■ Task to carry out
What is needed is an exact transcription of every entry below, with the pictures left out.
--- Raw data Enclosed Below ---
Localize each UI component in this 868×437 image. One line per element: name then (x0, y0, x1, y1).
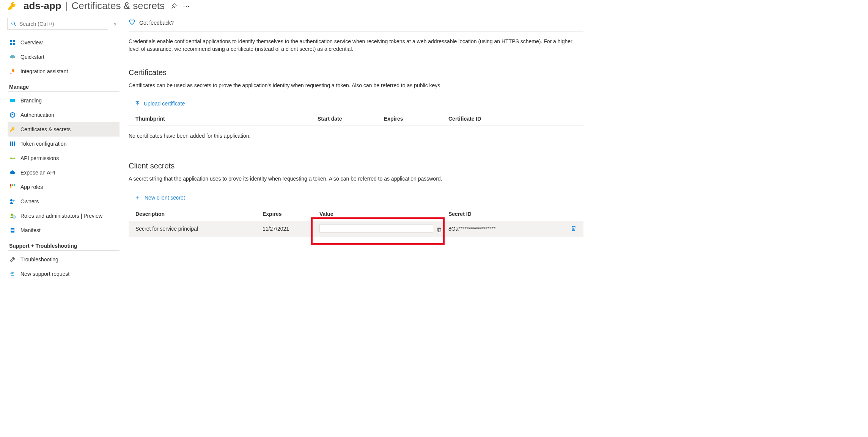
svg-rect-5 (13, 43, 15, 45)
owners-icon (9, 198, 16, 205)
secrets-desc: A secret string that the application use… (129, 176, 583, 182)
search-input[interactable] (19, 21, 105, 27)
plus-icon: ＋ (135, 194, 141, 202)
sidebar-item-new-support[interactable]: New support request (8, 267, 120, 281)
feedback-link[interactable]: Got feedback? (129, 19, 583, 31)
secrets-title: Client secrets (129, 162, 583, 170)
roles-icon (9, 184, 16, 190)
svg-rect-4 (10, 43, 12, 45)
page-title: Certificates & secrets (71, 0, 165, 12)
sidebar-item-label: Quickstart (20, 54, 44, 60)
certificates-empty: No certificates have been added for this… (129, 133, 583, 139)
page-header: ads-app | Certificates & secrets ⋯ (0, 0, 592, 16)
copy-value-button[interactable] (437, 227, 442, 233)
col-expires: Expires (384, 116, 448, 122)
secrets-table-header: Description Expires Value Secret ID (129, 208, 583, 221)
new-client-secret-button[interactable]: ＋ New client secret (129, 190, 191, 206)
col-description: Description (135, 211, 263, 217)
svg-rect-2 (10, 40, 12, 42)
svg-rect-13 (10, 184, 11, 186)
sidebar-item-roles-admins[interactable]: Roles and administrators | Preview (8, 209, 120, 223)
sidebar-item-overview[interactable]: Overview (8, 35, 120, 50)
intro-text: Credentials enable confidential applicat… (129, 38, 576, 53)
sidebar-item-integration[interactable]: Integration assistant (8, 64, 120, 79)
manifest-icon (9, 227, 16, 234)
wrench-icon (9, 256, 16, 263)
sidebar-item-label: Certificates & secrets (20, 126, 71, 132)
token-icon (9, 140, 16, 147)
key-icon (8, 1, 17, 11)
rocket-icon (9, 68, 16, 75)
api-perm-icon (9, 155, 16, 162)
svg-rect-23 (11, 230, 14, 231)
col-cert-id: Certificate ID (448, 116, 583, 122)
col-secret-id: Secret ID (448, 211, 583, 217)
svg-rect-3 (13, 40, 15, 42)
sidebar-item-label: Expose an API (20, 170, 55, 176)
svg-rect-8 (10, 141, 11, 146)
sidebar-item-quickstart[interactable]: Quickstart (8, 50, 120, 64)
key-icon (9, 126, 16, 133)
sidebar-item-label: Owners (20, 198, 39, 204)
certificates-title: Certificates (129, 68, 583, 77)
sidebar-item-label: Token configuration (20, 141, 66, 147)
search-icon (11, 21, 16, 27)
sidebar-item-label: Manifest (20, 227, 41, 233)
overview-icon (9, 39, 16, 46)
secret-value-cell (319, 224, 448, 234)
new-secret-label: New client secret (145, 195, 185, 201)
sidebar-item-api-permissions[interactable]: API permissions (8, 151, 120, 165)
svg-rect-22 (11, 229, 14, 230)
support-icon (9, 270, 16, 277)
svg-rect-9 (12, 141, 13, 146)
sidebar-item-label: App roles (20, 184, 43, 190)
divider (8, 91, 120, 92)
sidebar-item-label: Branding (20, 97, 42, 104)
admin-icon (9, 212, 16, 219)
col-expires: Expires (263, 211, 319, 217)
divider (8, 250, 120, 251)
upload-icon (135, 101, 140, 106)
sidebar-item-troubleshooting[interactable]: Troubleshooting (8, 252, 120, 267)
svg-point-11 (10, 157, 12, 159)
certificates-table-header: Thumbprint Start date Expires Certificat… (129, 113, 583, 126)
auth-icon (9, 112, 16, 118)
sidebar-item-label: API permissions (20, 155, 59, 161)
search-box[interactable] (8, 18, 108, 30)
feedback-label: Got feedback? (139, 20, 174, 26)
upload-label: Upload certificate (144, 101, 185, 107)
svg-point-12 (14, 158, 16, 159)
upload-certificate-button[interactable]: Upload certificate (129, 97, 191, 110)
svg-point-24 (11, 272, 14, 274)
sidebar-item-owners[interactable]: Owners (8, 194, 120, 209)
sidebar-item-expose-api[interactable]: Expose an API (8, 165, 120, 180)
nav-group-manage: Manage (9, 84, 120, 90)
heart-icon (129, 19, 135, 27)
app-name: ads-app (24, 0, 61, 12)
sidebar-item-certificates[interactable]: Certificates & secrets (8, 122, 120, 137)
svg-point-20 (13, 216, 15, 218)
col-thumbprint: Thumbprint (135, 116, 318, 122)
col-start-date: Start date (318, 116, 384, 122)
sidebar-item-app-roles[interactable]: App roles (8, 180, 120, 194)
pin-button[interactable] (171, 3, 177, 9)
sidebar-item-label: Roles and administrators | Preview (20, 213, 102, 219)
sidebar-item-label: Overview (20, 39, 42, 46)
secret-id: 8Oa****************** (448, 226, 583, 232)
nav-group-support: Support + Troubleshooting (9, 243, 120, 249)
secret-row: Secret for service principal 11/27/2021 … (129, 221, 583, 237)
svg-rect-10 (14, 141, 15, 146)
sidebar-item-authentication[interactable]: Authentication (8, 108, 120, 122)
delete-secret-button[interactable] (571, 225, 577, 233)
collapse-sidebar-button[interactable]: « (113, 21, 120, 27)
secret-value[interactable] (319, 224, 433, 233)
sidebar-item-token-config[interactable]: Token configuration (8, 137, 120, 151)
secret-expires: 11/27/2021 (263, 226, 319, 232)
svg-rect-16 (10, 186, 11, 188)
more-button[interactable]: ⋯ (183, 2, 190, 10)
sidebar: « Overview Quickstart Integration assist… (0, 16, 120, 281)
sidebar-item-label: New support request (20, 271, 69, 277)
sidebar-item-branding[interactable]: Branding (8, 93, 120, 108)
sidebar-item-label: Integration assistant (20, 68, 68, 74)
sidebar-item-manifest[interactable]: Manifest (8, 223, 120, 237)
--- End of Enclosed Raw data ---
■ Exercise answer
Localize each UI component in this 868×437 image. One line per element: name then (x0, y0, x1, y1).
svg-rect-5 (13, 43, 15, 45)
owners-icon (9, 198, 16, 205)
secrets-desc: A secret string that the application use… (129, 176, 583, 182)
search-input[interactable] (19, 21, 105, 27)
plus-icon: ＋ (135, 194, 141, 202)
sidebar-item-new-support[interactable]: New support request (8, 267, 120, 281)
feedback-link[interactable]: Got feedback? (129, 19, 583, 31)
secrets-title: Client secrets (129, 162, 583, 170)
roles-icon (9, 184, 16, 190)
svg-rect-4 (10, 43, 12, 45)
page-title: Certificates & secrets (71, 0, 165, 12)
sidebar-item-label: Quickstart (20, 54, 44, 60)
certificates-empty: No certificates have been added for this… (129, 133, 583, 139)
page-header: ads-app | Certificates & secrets ⋯ (0, 0, 592, 16)
copy-value-button[interactable] (437, 227, 442, 233)
col-expires: Expires (384, 116, 448, 122)
secrets-table-header: Description Expires Value Secret ID (129, 208, 583, 221)
new-client-secret-button[interactable]: ＋ New client secret (129, 190, 191, 206)
col-description: Description (135, 211, 263, 217)
svg-rect-2 (10, 40, 12, 42)
svg-rect-13 (10, 184, 11, 186)
sidebar-item-roles-admins[interactable]: Roles and administrators | Preview (8, 209, 120, 223)
sidebar-item-overview[interactable]: Overview (8, 35, 120, 50)
intro-text: Credentials enable confidential applicat… (129, 38, 576, 53)
sidebar-item-integration[interactable]: Integration assistant (8, 64, 120, 79)
manifest-icon (9, 227, 16, 234)
wrench-icon (9, 256, 16, 263)
sidebar-item-label: Certificates & secrets (20, 126, 71, 132)
token-icon (9, 140, 16, 147)
key-icon (8, 1, 17, 11)
rocket-icon (9, 68, 16, 75)
api-perm-icon (9, 155, 16, 162)
svg-rect-23 (11, 230, 14, 231)
col-cert-id: Certificate ID (448, 116, 583, 122)
col-secret-id: Secret ID (448, 211, 583, 217)
svg-rect-3 (13, 40, 15, 42)
sidebar-item-label: Expose an API (20, 170, 55, 176)
svg-rect-8 (10, 141, 11, 146)
sidebar-item-quickstart[interactable]: Quickstart (8, 50, 120, 64)
key-icon (9, 126, 16, 133)
sidebar-item-label: Owners (20, 198, 39, 204)
certificates-title: Certificates (129, 68, 583, 77)
sidebar-item-label: Token configuration (20, 141, 66, 147)
search-icon (11, 21, 16, 27)
sidebar-item-label: Manifest (20, 227, 41, 233)
overview-icon (9, 39, 16, 46)
secret-value-cell (319, 224, 448, 234)
new-secret-label: New client secret (145, 195, 185, 201)
sidebar-item-api-permissions[interactable]: API permissions (8, 151, 120, 165)
svg-rect-22 (11, 229, 14, 230)
support-icon (9, 270, 16, 277)
svg-rect-9 (12, 141, 13, 146)
sidebar-item-label: App roles (20, 184, 43, 190)
divider (8, 91, 120, 92)
sidebar-item-label: Branding (20, 97, 42, 104)
admin-icon (9, 212, 16, 219)
col-expires: Expires (263, 211, 319, 217)
divider (8, 250, 120, 251)
upload-icon (135, 101, 140, 106)
sidebar-item-troubleshooting[interactable]: Troubleshooting (8, 252, 120, 267)
svg-point-11 (10, 157, 12, 159)
certificates-table-header: Thumbprint Start date Expires Certificat… (129, 113, 583, 126)
auth-icon (9, 112, 16, 118)
sidebar-item-label: API permissions (20, 155, 59, 161)
search-box[interactable] (8, 18, 108, 30)
feedback-label: Got feedback? (139, 20, 174, 26)
upload-label: Upload certificate (144, 101, 185, 107)
svg-point-12 (14, 158, 16, 159)
upload-certificate-button[interactable]: Upload certificate (129, 97, 191, 110)
svg-point-24 (11, 272, 14, 274)
sidebar-item-owners[interactable]: Owners (8, 194, 120, 209)
sidebar-item-expose-api[interactable]: Expose an API (8, 165, 120, 180)
nav-group-manage: Manage (9, 84, 120, 90)
heart-icon (129, 19, 135, 27)
app-name: ads-app (24, 0, 61, 12)
sidebar-item-certificates[interactable]: Certificates & secrets (8, 122, 120, 137)
svg-point-20 (13, 216, 15, 218)
col-thumbprint: Thumbprint (135, 116, 318, 122)
col-start-date: Start date (318, 116, 384, 122)
sidebar-item-app-roles[interactable]: App roles (8, 180, 120, 194)
pin-button[interactable] (171, 3, 177, 9)
sidebar-item-label: Roles and administrators | Preview (20, 213, 102, 219)
sidebar-item-label: Overview (20, 39, 42, 46)
secret-id: 8Oa****************** (448, 226, 583, 232)
nav-group-support: Support + Troubleshooting (9, 243, 120, 249)
secret-row: Secret for service principal 11/27/2021 … (129, 221, 583, 237)
svg-rect-10 (14, 141, 15, 146)
sidebar-item-authentication[interactable]: Authentication (8, 108, 120, 122)
delete-secret-button[interactable] (571, 225, 577, 233)
collapse-sidebar-button[interactable]: « (113, 21, 120, 27)
secret-value[interactable] (319, 224, 433, 233)
sidebar-item-token-config[interactable]: Token configuration (8, 137, 120, 151)
secret-expires: 11/27/2021 (263, 226, 319, 232)
svg-rect-16 (10, 186, 11, 188)
more-button[interactable]: ⋯ (183, 2, 190, 10)
sidebar: « Overview Quickstart Integration assist… (0, 16, 120, 281)
sidebar-item-label: New support request (20, 271, 69, 277)
sidebar-item-branding[interactable]: Branding (8, 93, 120, 108)
sidebar-item-label: Integration assistant (20, 68, 68, 74)
sidebar-item-manifest[interactable]: Manifest (8, 223, 120, 237)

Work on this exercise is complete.